The definition of "tort" contained in ORS 30.260(8) applies to plaintiff's claim under ORS 659.121. The "duty" to reinstate plaintiff to available and suitable work under ORS 659.415 is a "legal duty" imposed by law, the breach of which allegedly resulted in injury to him, and for which ORS 659.121 provides a civil right of action for damages or equitable relief. Nothing prevents a plaintiff from giving notice under ORS 30.275 and filing an action under ORS 659.121. Plaintiff does not argue that he could not comply with the notice provisions of ORS 30.275 and also sue under ORS 659.121. Rather, he contends that we should construe ORS 30.275(1) so that he not be required to give notice. His argument is, in substance, that, although the OTCA notice provision may not conflict with ORS 659.121, other provisions of the act conflict with the overall scheme of the employment discrimination provisions of ORS chapter 659. In particular, plaintiff points out that he is required to file an action within one year under ORS 659.121, but ORS 30.275(8) allows a plaintiff two years within which to sue a state agency. We do not believe that because a different period of limitation might apply, it means that an unlawful employment practice is not a "tort" under OTCA. See Urban Renewal Agency v. Lackey, supra, 275 Or. at 38, 549 P.2d 657.[6]

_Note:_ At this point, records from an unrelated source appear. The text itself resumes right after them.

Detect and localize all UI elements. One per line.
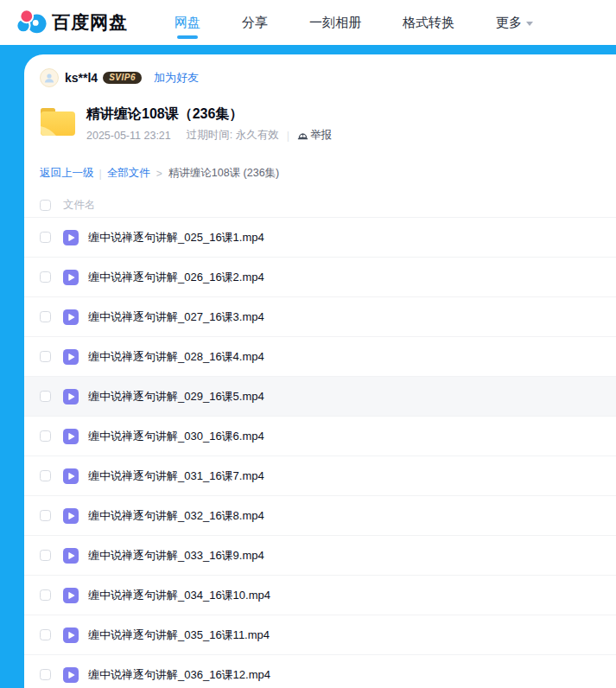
file-row[interactable]: 缠中说禅逐句讲解_033_16课9.mp4: [24, 536, 616, 576]
file-row-hovered[interactable]: 缠中说禅逐句讲解_029_16课5.mp4: [24, 377, 616, 417]
row-checkbox[interactable]: [40, 271, 51, 283]
file-name-link[interactable]: 缠中说禅逐句讲解_027_16课3.mp4: [88, 309, 264, 325]
row-checkbox[interactable]: [40, 629, 51, 640]
file-name-link[interactable]: 缠中说禅逐句讲解_028_16课4.mp4: [88, 349, 264, 365]
share-time: 2025-05-11 23:21: [86, 130, 171, 142]
file-row[interactable]: 缠中说禅逐句讲解_034_16课10.mp4: [24, 576, 616, 615]
video-file-icon: [63, 270, 79, 285]
file-name-link[interactable]: 缠中说禅逐句讲解_026_16课2.mp4: [88, 270, 264, 285]
share-content-card: ks**l4 SVIP6 加为好友 精讲缠论108课（23: [24, 54, 616, 688]
report-alarm-icon: [297, 130, 308, 141]
file-name-link[interactable]: 缠中说禅逐句讲解_032_16课8.mp4: [88, 508, 264, 524]
file-row[interactable]: 缠中说禅逐句讲解_032_16课8.mp4: [24, 496, 616, 536]
file-row[interactable]: 缠中说禅逐句讲解_026_16课2.mp4: [24, 258, 616, 297]
file-name-link[interactable]: 缠中说禅逐句讲解_034_16课10.mp4: [88, 588, 270, 603]
video-file-icon: [63, 429, 79, 444]
nav-tab-share[interactable]: 分享: [242, 15, 268, 31]
file-name-link[interactable]: 缠中说禅逐句讲解_035_16课11.mp4: [88, 627, 270, 643]
row-checkbox[interactable]: [40, 589, 51, 601]
file-name-link[interactable]: 缠中说禅逐句讲解_033_16课9.mp4: [88, 548, 264, 564]
filename-column-header: 文件名: [63, 198, 96, 213]
add-friend-link[interactable]: 加为好友: [154, 70, 199, 86]
breadcrumb-separator: >: [156, 168, 162, 180]
row-checkbox[interactable]: [40, 510, 51, 521]
top-header: 百度网盘 网盘 分享 一刻相册 格式转换 更多: [0, 0, 616, 45]
share-folder-info: 精讲缠论108课（236集） 2025-05-11 23:21 过期时间: 永久…: [40, 105, 616, 143]
file-row[interactable]: 缠中说禅逐句讲解_031_16课7.mp4: [24, 456, 616, 496]
share-title: 精讲缠论108课（236集）: [86, 105, 332, 123]
file-name-link[interactable]: 缠中说禅逐句讲解_025_16课1.mp4: [88, 230, 264, 245]
file-name-link[interactable]: 缠中说禅逐句讲解_030_16课6.mp4: [88, 429, 264, 444]
breadcrumb-current-folder: 精讲缠论108课 (236集): [168, 166, 280, 181]
row-checkbox[interactable]: [40, 311, 51, 322]
video-file-icon: [63, 548, 79, 564]
nav-tab-more[interactable]: 更多: [496, 15, 533, 31]
chevron-down-icon: [526, 22, 533, 26]
baidu-netdisk-logo[interactable]: 百度网盘: [16, 8, 128, 38]
main-nav: 网盘 分享 一刻相册 格式转换 更多: [175, 15, 533, 31]
file-row[interactable]: 缠中说禅逐句讲解_036_16课12.mp4: [24, 655, 616, 688]
nav-tab-netdisk[interactable]: 网盘: [175, 15, 200, 31]
file-name-link[interactable]: 缠中说禅逐句讲解_036_16课12.mp4: [88, 667, 270, 683]
video-file-icon: [63, 508, 79, 524]
nav-tab-album[interactable]: 一刻相册: [309, 15, 361, 31]
breadcrumb: 返回上一级 | 全部文件 > 精讲缠论108课 (236集): [40, 166, 616, 181]
file-row[interactable]: 缠中说禅逐句讲解_030_16课6.mp4: [24, 417, 616, 456]
logo-text: 百度网盘: [52, 10, 128, 35]
meta-divider: |: [287, 130, 289, 142]
row-checkbox[interactable]: [40, 550, 51, 561]
netdisk-logo-icon: [16, 8, 47, 38]
file-row[interactable]: 缠中说禅逐句讲解_027_16课3.mp4: [24, 297, 616, 337]
row-checkbox[interactable]: [40, 391, 51, 402]
owner-username: ks**l4: [65, 71, 98, 85]
share-owner-row: ks**l4 SVIP6 加为好友: [40, 67, 616, 88]
svip-badge: SVIP6: [103, 72, 142, 85]
video-file-icon: [63, 627, 79, 643]
video-file-icon: [63, 349, 79, 365]
file-name-link[interactable]: 缠中说禅逐句讲解_031_16课7.mp4: [88, 468, 264, 484]
page-background: ks**l4 SVIP6 加为好友 精讲缠论108课（23: [0, 45, 616, 688]
video-file-icon: [63, 309, 79, 325]
avatar: [40, 68, 59, 87]
video-file-icon: [63, 230, 79, 245]
video-file-icon: [63, 588, 79, 603]
select-all-checkbox[interactable]: [40, 200, 51, 211]
video-file-icon: [63, 389, 79, 405]
row-checkbox[interactable]: [40, 430, 51, 442]
breadcrumb-pipe: |: [99, 168, 102, 180]
row-checkbox[interactable]: [40, 470, 51, 481]
file-row[interactable]: 缠中说禅逐句讲解_025_16课1.mp4: [24, 218, 616, 258]
folder-icon: [40, 105, 76, 143]
row-checkbox[interactable]: [40, 232, 51, 243]
breadcrumb-back-link[interactable]: 返回上一级: [40, 166, 94, 181]
row-checkbox[interactable]: [40, 669, 51, 680]
expire-info: 过期时间: 永久有效: [187, 128, 279, 143]
breadcrumb-all-files-link[interactable]: 全部文件: [107, 166, 150, 181]
file-row[interactable]: 缠中说禅逐句讲解_028_16课4.mp4: [24, 337, 616, 377]
video-file-icon: [63, 468, 79, 484]
file-list: 缠中说禅逐句讲解_025_16课1.mp4 缠中说禅逐句讲解_026_16课2.…: [24, 217, 616, 688]
file-row[interactable]: 缠中说禅逐句讲解_035_16课11.mp4: [24, 615, 616, 655]
file-list-header: 文件名: [40, 198, 616, 212]
report-button[interactable]: 举报: [297, 128, 332, 143]
nav-tab-convert[interactable]: 格式转换: [403, 15, 454, 31]
file-name-link[interactable]: 缠中说禅逐句讲解_029_16课5.mp4: [88, 389, 264, 405]
video-file-icon: [63, 667, 79, 683]
row-checkbox[interactable]: [40, 351, 51, 362]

*1049 Plaintiff also argues that his damages under ORS 659.121 are not "traditional" tort damages. ORS 30.260(8) refers to an action for "damages" or for a "protective remedy." The damages sought are within the contemplation of ORS 30.260(8). Plaintiff has offered no persuasive reason why ORS 30.275 does not apply to his claim. Moreover, he does not allege that he was employed under an employment contract and that he was seeking reinstatement under it.

"Pleading and proof of notice sufficient to satisfy the requirements of ORS 30.275 are a mandatory requirement" under OTCA. Beaver v. Pelett, 299 Or. 664, 671, 705 P.2d 1149 (1985), quoting Urban Renewal Agency v. Lackey, supra, 275 Or. at 40, 549 P.2d 657. Plaintiff had to plead that he gave a notice of claim as required by ORS 30.275.[7] The court, therefore, erred when it denied defendant's motion to dismiss.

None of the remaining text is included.